Iran Negotiators Had Offered Trump A Better Nuclear Deal Than Obama Got

Did you know that just hours before Donald Trump launched his illegal Middle East war that Iranian negotiators offered him a better deal on nuclear materials than Barack Obama’s administration negotiated in 2015?

The Iranians agreed to lower levels of enriching nuclear fuels, keeping them far below weapons grade, and other major concessions just so Trump could boast that he was a better negotiator than Obama.

From Trump’s point of view this could have been a major win, maybe even enough to make his name as the “peace president.”

From Tehran’s perspective it supported their claim that they would never build or use nuclear weapons because they are unholy.
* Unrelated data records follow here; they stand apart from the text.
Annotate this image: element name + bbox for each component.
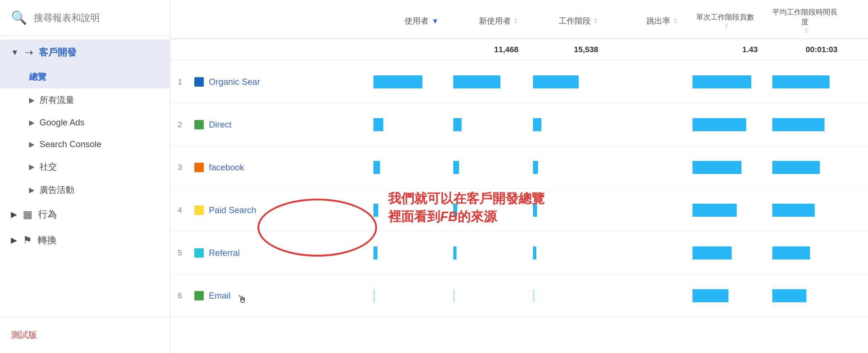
col-header-pages: 單次工作階段頁數 ⇕ [685, 12, 765, 30]
row-4-pages-bar [685, 204, 765, 217]
row-1-label[interactable]: Organic Sear [209, 77, 260, 87]
duration-header-label: 平均工作階段時間長度 [772, 7, 838, 27]
sort-icon-pages: ⇕ [724, 22, 729, 30]
sessions-header-label: 工作階段 [559, 16, 591, 26]
totals-row: 11,468 15,538 1.43 00:01:03 [170, 39, 868, 61]
row-4-label[interactable]: Paid Search [209, 205, 256, 215]
row-6-new-users-bar [446, 289, 526, 302]
pages-header-label: 單次工作階段頁數 [696, 12, 754, 22]
row-1-sessions-bar-fill [533, 75, 579, 88]
row-3-color-dot [194, 163, 204, 172]
totals-sessions: 15,538 [526, 45, 605, 54]
row-5-new-users-bar [446, 246, 526, 259]
row-6-label[interactable]: Email [209, 291, 231, 301]
row-4-sessions-bar-fill [533, 204, 537, 217]
sidebar-label-acquisition: 客戶開發 [39, 46, 77, 59]
row-4-new-users-bar-fill [453, 204, 457, 217]
search-bar[interactable]: 🔍 [0, 0, 170, 36]
sort-icon-duration: ⇕ [803, 27, 809, 35]
col-header-duration: 平均工作階段時間長度 ⇕ [765, 7, 845, 35]
sort-icon-sessions: ⇕ [593, 17, 598, 25]
col-header-bounce: 跳出率 ⇕ [605, 16, 685, 26]
row-6-new-users-bar-fill [453, 289, 455, 302]
row-1-color-dot [194, 77, 204, 87]
row-1-new-users-bar [446, 75, 526, 88]
search-console-label: Search Console [40, 139, 102, 149]
new-users-header-label: 新使用者 [479, 16, 511, 26]
row-5-number: 5 [178, 248, 189, 258]
sidebar-item-conversion[interactable]: ▶ ⚑ 轉換 [0, 227, 170, 253]
row-2-color-dot [194, 120, 204, 129]
row-3-duration-bar [765, 161, 845, 174]
row-3-users-bar-fill [373, 161, 380, 174]
behavior-icon: ▦ [23, 208, 32, 220]
row-4-color-dot [194, 205, 204, 215]
all-traffic-label: 所有流量 [40, 94, 74, 106]
row-1-duration-bar [765, 75, 845, 88]
conversion-icon: ⚑ [23, 234, 32, 246]
row-2-label[interactable]: Direct [209, 120, 232, 130]
row-6-sessions-bar [526, 289, 605, 302]
row-5-sessions-bar [526, 246, 605, 259]
row-2-users-bar [366, 118, 446, 131]
sidebar-item-all-traffic[interactable]: ▶ 所有流量 [0, 88, 170, 112]
row-5-duration-bar [765, 246, 845, 259]
sidebar-item-google-ads[interactable]: ▶ Google Ads [0, 112, 170, 133]
row-5-color-dot [194, 248, 204, 258]
row-4-pages-bar-fill [693, 204, 737, 217]
row-6-color-dot [194, 291, 204, 300]
sidebar-item-behavior[interactable]: ▶ ▦ 行為 [0, 202, 170, 227]
sidebar-item-test[interactable]: 測試版 [11, 324, 159, 346]
row-1-duration-bar-fill [772, 75, 830, 88]
col-header-users[interactable]: 使用者 ▼ [366, 16, 446, 26]
sidebar-item-social[interactable]: ▶ 社交 [0, 155, 170, 178]
search-input[interactable] [34, 12, 159, 24]
totals-duration: 00:01:03 [765, 45, 845, 54]
row-2-new-users-bar-fill [453, 118, 462, 131]
sort-icon-new-users: ⇕ [513, 17, 518, 25]
behavior-label: 行為 [38, 208, 57, 221]
row-6-duration-bar-fill [772, 289, 806, 302]
cursor-icon: 🖱 [237, 293, 247, 305]
sidebar-item-campaigns[interactable]: ▶ 廣告活動 [0, 178, 170, 202]
search-icon: 🔍 [11, 10, 27, 25]
row-5-pages-bar [685, 246, 765, 259]
campaigns-label: 廣告活動 [40, 184, 74, 196]
row-1-name: 1 Organic Sear [170, 77, 366, 87]
arrow-right-icon6: ▶ [11, 210, 17, 219]
arrow-right-icon4: ▶ [29, 162, 34, 171]
arrow-right-icon2: ▶ [29, 118, 34, 127]
row-4-duration-bar [765, 204, 845, 217]
main-content: 使用者 ▼ 新使用者 ⇕ 工作階段 ⇕ 跳出率 ⇕ 單次工作階段頁數 ⇕ 平均工… [170, 0, 868, 353]
table-row: 6 Email 🖱 [170, 274, 868, 317]
row-3-number: 3 [178, 163, 189, 172]
sidebar-item-overview[interactable]: 總覽 [0, 65, 170, 88]
sidebar: 🔍 ▼ ⇢ 客戶開發 總覽 ▶ 所有流量 ▶ Google Ads ▶ Sear… [0, 0, 170, 353]
row-2-duration-bar-fill [772, 118, 824, 131]
table-row: 2 Direct [170, 103, 868, 146]
table-row: 4 Paid Search [170, 189, 868, 232]
table-row: 3 facebook 我們就可以在客戶開發總覽 裡面看到FB的來源 [170, 146, 868, 189]
row-4-name: 4 Paid Search [170, 205, 366, 215]
row-3-label[interactable]: facebook [209, 162, 244, 173]
row-1-new-users-bar-fill [453, 75, 500, 88]
row-6-users-bar-fill [373, 289, 375, 302]
arrow-right-icon7: ▶ [11, 236, 17, 245]
row-4-sessions-bar [526, 204, 605, 217]
table-row: 5 Referral [170, 232, 868, 274]
row-2-new-users-bar [446, 118, 526, 131]
arrow-right-icon5: ▶ [29, 186, 34, 194]
row-5-pages-bar-fill [693, 246, 732, 259]
sidebar-nav: ▼ ⇢ 客戶開發 總覽 ▶ 所有流量 ▶ Google Ads ▶ Search… [0, 36, 170, 316]
sidebar-item-search-console[interactable]: ▶ Search Console [0, 133, 170, 155]
google-ads-label: Google Ads [40, 117, 84, 128]
sidebar-item-acquisition[interactable]: ▼ ⇢ 客戶開發 [0, 40, 170, 65]
row-1-number: 1 [178, 77, 189, 87]
arrow-down-icon: ▼ [11, 48, 19, 57]
row-6-pages-bar [685, 289, 765, 302]
test-label: 測試版 [11, 329, 37, 341]
row-2-sessions-bar [526, 118, 605, 131]
row-2-name: 2 Direct [170, 120, 366, 130]
row-5-label[interactable]: Referral [209, 248, 240, 258]
row-1-pages-bar-fill [693, 75, 751, 88]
What happened next provided Tehran with irrefutable proof that the American government is run by incompetents and liars who cannot be trusted.

After all, if you give the Trump administration what it says publicly it wants—verifiable guarantees that Iran will not build or have the capacity to build nuclear bombs—and the response is to kill your head of state what else would any rational, or even irrational, regime conclude?

Broken Promise

The illegal war on Iran violates Trump’s endless promises on the campaign trail that if returned to the White House he would guarantee no more “endless wars” in the Middle East or anywhere else.

Trump, campaigning to get back to the White House in 2023 and 2024, declared again and again that he would never go to war with Iran. The reason, he emphasized, was that he had superior and effective negotiating skills unlike, he said, Obama, Joe Biden and Kamala Harris.

Once again, the appallingly ignorant tyrant in the White House showed the “poor educated” MAGA who embrace him that they are fools, lacking the discernment to spot the devil in front of their faux Christian eyes.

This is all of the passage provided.